Recorded data:
'''

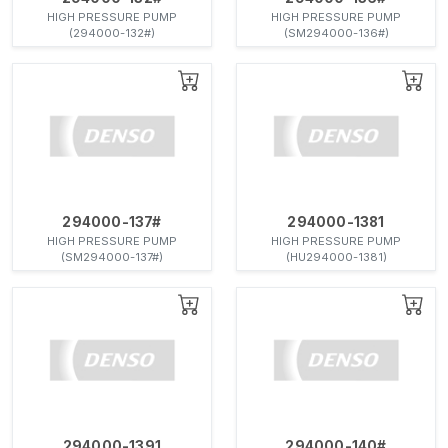
HIGH PRESSURE PUMP
HIGH PRESSURE PUMP
(294000-132#)
(SM294000-136#)
294000-137#
294000-1381
HIGH PRESSURE PUMP
HIGH PRESSURE PUMP
(SM294000-137#)
(HU294000-1381)
294000-1391
294000-140#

'''

_Task_
The data above needs to be retyped exactly, with the images left out.

_Result below_
HIGH PRESSURE PUMP
HIGH PRESSURE PUMP
(294000-132#)
(SM294000-136#)
294000-137#
294000-1381
HIGH PRESSURE PUMP
HIGH PRESSURE PUMP
(SM294000-137#)
(HU294000-1381)
294000-1391
294000-140#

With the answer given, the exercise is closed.